Berikut isi surat dari Albert James Balfour yang dikirimkan kepada Lord Rothschild: Saya sangat senang
dalam menyampaikan kepada Anda, atas nama Pemerintahan Sri Baginda, pernyataan simpati terhadap
aspirasi Zionis Yahudi yang telah diajukan kepada dan disetujui oleh Kabinet. Pemerintahan Sri Baginda
memandang positif pendirian di Palestina tanah air untuk orang Yahudi, dan akan menggunakan usaha
keras terbaik mereka untuk memudahkan tercapainya tujuan ini, karena jelas dipahami bahwa tidak ada
suatupun yang boleh dilakukan yang dapat merugikan hak-hak penduduk dan keagamaan dari komunitaskomunitas non-Yahudi yang ada di Palestina, ataupun hak-hak dan status politis yang dimiliki orang Yahudi
di negara-negara lainnya. Saya sangat berterima kasih jika Anda dapat menyampaikan deklarasi ini untuk
diketahui oleh Federasi Zionis.

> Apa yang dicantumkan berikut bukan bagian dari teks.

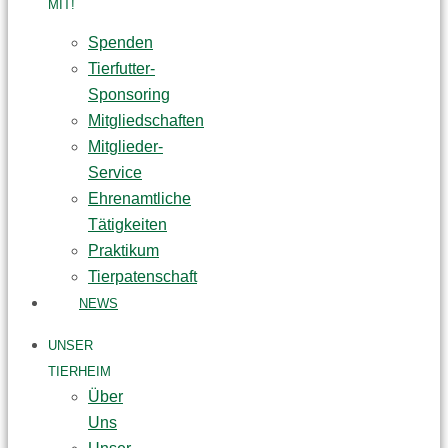
MIT!
Spenden
Tierfutter-
Sponsoring
Mitgliedschaften
Mitglieder-
Service
Ehrenamtliche
Tätigkeiten
Praktikum
Tierpatenschaft
NEWS
UNSER
TIERHEIM
Über
Uns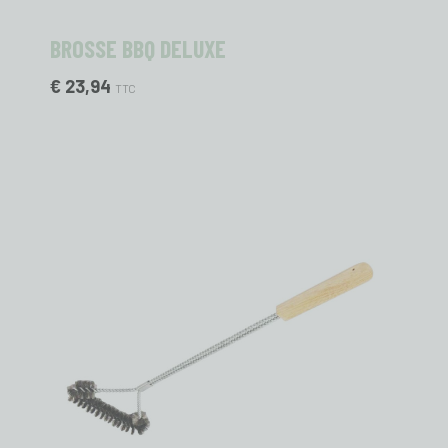
BROSSE BBQ DELUXE
€ 23,94
TTC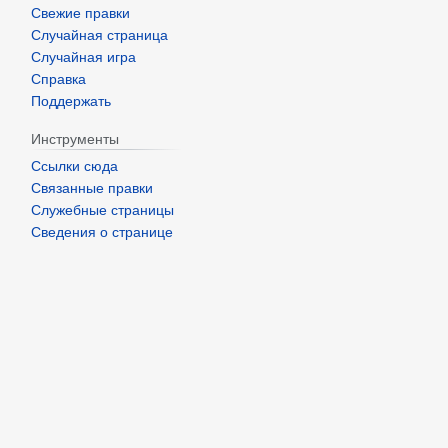
Свежие правки
Случайная страница
Случайная игра
Справка
Поддержать
Инструменты
Ссылки сюда
Связанные правки
Служебные страницы
Сведения о странице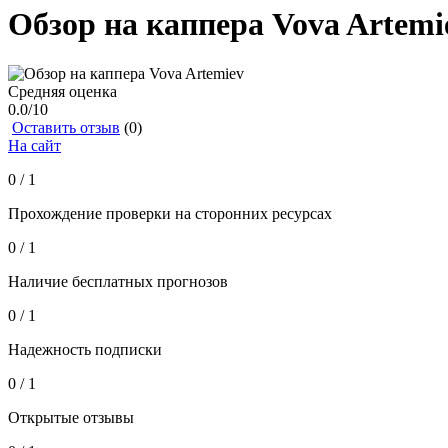
Обзор на каппера Vova Artemi
Средняя оценка
0.0
/10
Оставить отзыв
(0)
На сайт
0 / 1
Прохождение проверки на сторонних ресурсах
0 / 1
Наличие бесплатных прогнозов
0 / 1
Надежность подписки
0 / 1
Открытые отзывы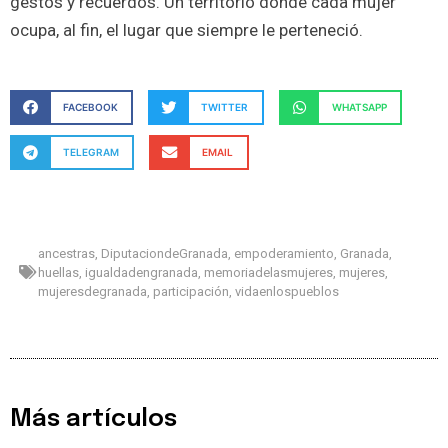
gestos y recuerdos. Un territorio donde cada mujer
ocupa, al fin, el lugar que siempre le perteneció.
FACEBOOK
TWITTER
WHATSAPP
TELEGRAM
EMAIL
ancestras
,
DiputaciondeGranada
,
empoderamiento
,
Granada
,
huellas
,
igualdadengranada
,
memoriadelasmujeres
,
mujeres
,
mujeresdegranada
,
participación
,
vidaenlospueblos
Más artículos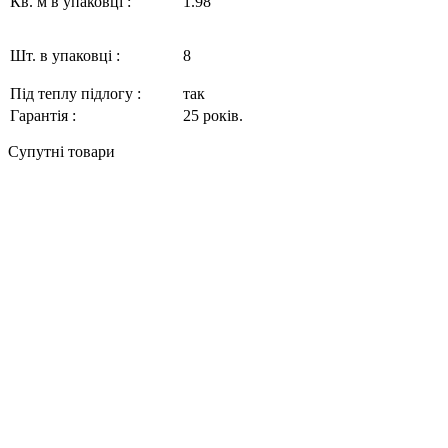
Кв. м в упаковці :
1.98
Шт. в упаковці :
8
Під теплу підлогу :
так
Гарантія :
2
5
років.
Супутні товари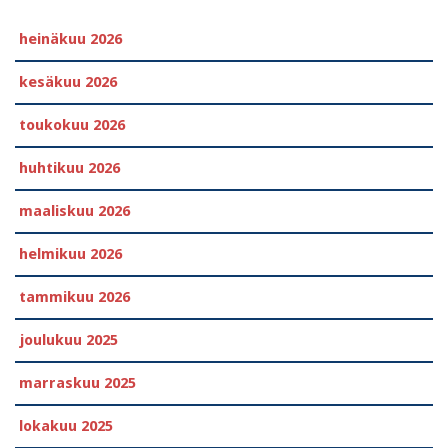
heinäkuu 2026
kesäkuu 2026
toukokuu 2026
huhtikuu 2026
maaliskuu 2026
helmikuu 2026
tammikuu 2026
joulukuu 2025
marraskuu 2025
lokakuu 2025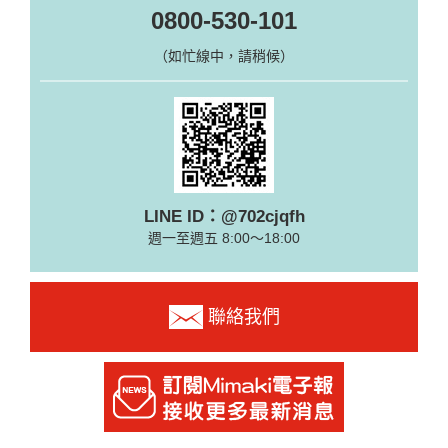
0800-530-101
（如忙線中，請稍候）
LINE ID：@702cjqfh
週一至週五 8:00～18:00
聯絡我們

Tak lama setelah ada Deklarasi Balfour, eksodus warga Yahudi di berbagai
penjuru dunia ke Palestina mulai terjadi.
Dalam perjalanannya, warga Yahudi ini kemudian mendirikan negara Israel pada tahun 1948. Sebuah
negara yang muncul kembali setelah lebih dari 2.500 tahun menghilang dari muka bumi, karena konflik
internal dan penjajahan. Israel pun lantas terlibat pertikaian perebutan wilayah dengan Palestina dan
Yordania, serta negara-negara Arab lain. Selama Perang Dunia I Inggris mengambil alih Yerusalem (1917)
dan menetapkan kota itu di dalam The Palestine Mandate dari tahun 1922-1948. Pada tahun 1948, Inggris
sebagai pemegang otoritas tanah Palestina tiba-tiba menyatakan tidak bertanggung jawab lagi atas seluruh
Palestina yang dikuasakan kepadanya oleh Liga Bangsa-Bangsa yang telah bubar. Nah sudah jelaskan
sekarang siapa yang salah.. masa kita numpang tiba-tiba mau jadi tuan rumah gak benerkan itu!!